Woman cleared over ‘coconut’ placard calls on IOPC to investigate Met

Marieha Hussain
Marieha Hussain said the Met should have to answer for the harm done to her and to the right to peaceful protest. Photograph: Aaron Chown/PA

The teacher acquitted of a racially aggravated public order offence after she held a placard depicting Rishi Sunak and Suella Braverman as coconuts at a pro-Palestine protest has called on the police watchdog to investigate the Metropolitan police over its handling of the case.

Marieha Hussain, who was found not guilty at Westminster magistrates court earlier this month, claims the Met and the Crown Prosecution Service (CPS) pursued a politicised case against her without justification after she attended the march in November last year.

“It has damaged my reputation and lost me my career. They must answer for the harm they have caused not just to me but equally the right to peaceful protest,” she said.

Hussain’s solicitor at Birnberg Pierce submitted complaints to the Independent Office for Police Conduct (IOPC) and CPS last week about the handling of the case, which they claim went forward “despite unsound evidence and in the face of clear contrary legal principles”.

The CPS said it had received the complaint and would be carefully considering its content and responding to it.

A statement by Hussain’s solicitor, Gareth Pierce, shared with the Guardian, read: “The Metropolitan police and the CPS failed inexcusably in their respective responsibilities, seriously undermined the exercise of free speech and exposed Hussain to irreparable harm.”

Pierce was particularly critical of the Met for responding to a picture of Hussain holding the placard, which was posted by the rightwing blog Harry’s Place on X in November last year, saying it was “actively looking” for the woman in the picture.

The statement reads: “The Metropolitan police six hours later lent its full authority to a fresh, dangerously wrong formulation, by itself disseminating the ‘Harry’s Place’ photograph with the assertion that the person depicted was wanted in relation to an investigation of a hate crime, without regard to any duty of safeguarding towards a young woman very clearly offering no threat.”

During Hussain’s trial, the prosecution claimed “coconut” was a well-known racial slur. It has “a very clear meaning, you may be brown on the outside but you are white on the inside,” said the prosecutor, Jonathan Bryan. “In other words, you’re a ‘race traitor’, you’re less brown or black than you should be.”

The district judge Vanessa Lloyd, however, ruled in favour of Hussain. She said the placard was “part of the genre of political satire” and that the prosecution had “not proved to a criminal standard that it was abusive”.
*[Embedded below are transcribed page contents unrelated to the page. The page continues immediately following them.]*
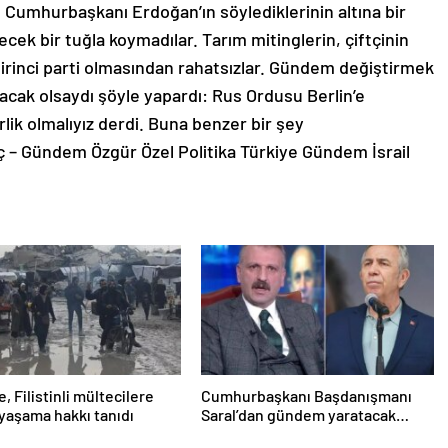
r. Cumhurbaşkanı Erdoğan’ın söylediklerinin altına bir
ecek bir tuğla koymadılar. Tarım mitinglerin, çiftçinin
irinci parti olmasından rahatsızlar. Gündem değiştirmek
pacak olsaydı şöyle yapardı: Rus Ordusu Berlin’e
ik olmalıyız derdi. Buna benzer bir şey
ıç – Gündem Özgür Özel Politika Türkiye Gündem İsrail
e, Filistinli mültecilere
Cumhurbaşkanı Başdanışmanı
yaşama hakkı tanıdı
Saral’dan gündem yaratacak
Mansur Yavaş iddiası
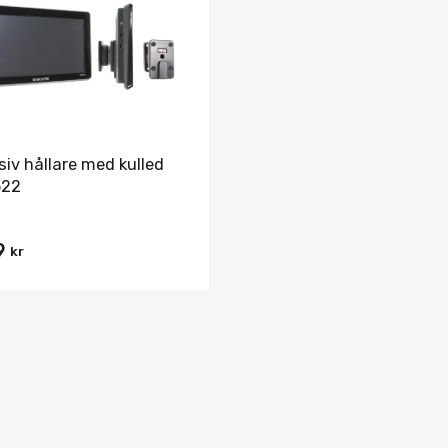
Jämför
siv hållare med kulled
522
9
kr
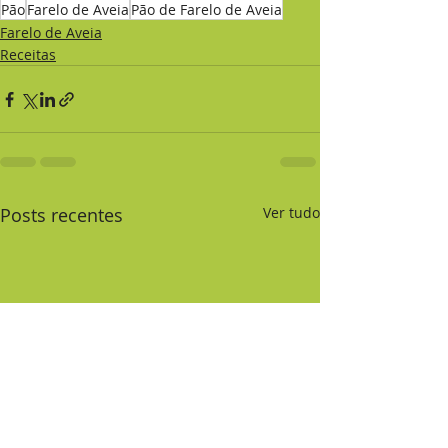
Pão
Farelo de Aveia
Pão de Farelo de Aveia
Farelo de Aveia
Receitas
Posts recentes
Ver tudo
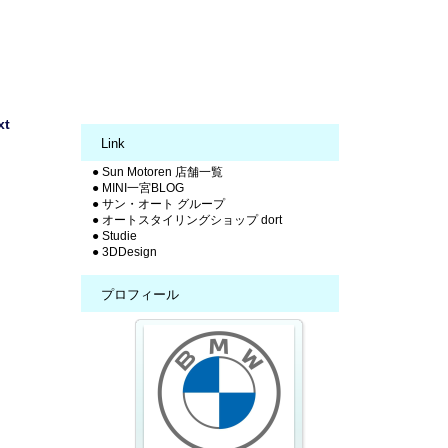
xt
Link
● Sun Motoren 店舗一覧
● MINI一宮BLOG
● サン・オート グループ
● オートスタイリングショップ dort
● Studie
● 3DDesign
プロフィール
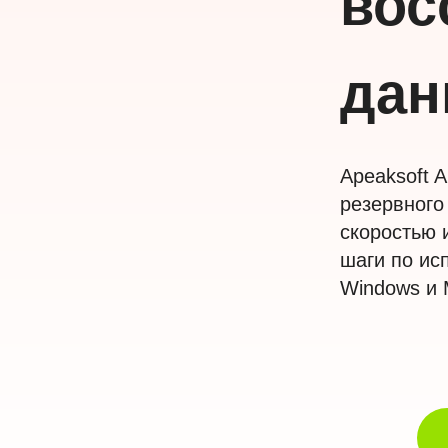
вос
дан
Apeaksoft 
резервного
скоростью 
шаги по ис
Windows и 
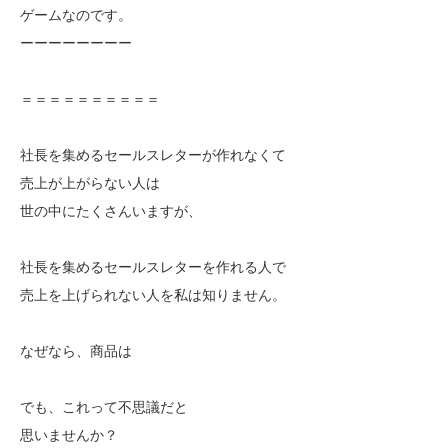
ゲームなのです。
ーーーーーーーー
＝＝＝＝＝＝＝＝＝＝
社長を集めるセールスレターが作れなくて
売上が上がらない人は
世の中にたくさんいますが、
社長を集めるセールスレターを作れる人で
売上を上げられない人を私は知りません。
なぜなら、商品は
でも、これって不思議だと
思いませんか？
In her first full interview since being acquitted, Hussain described the immense impact that the media attention and trial had had on her life, which led her to lose her job and move home and exposed her to a barrage of online abuse.

A spokesperson for the CPS said: “Our prosecutors reviewed this case carefully and concluded there was enough evidence for it to be presented to a court. The defendant was found not guilty and we respect the judge’s decision.”

The Met and the IOPC have been approached for comment.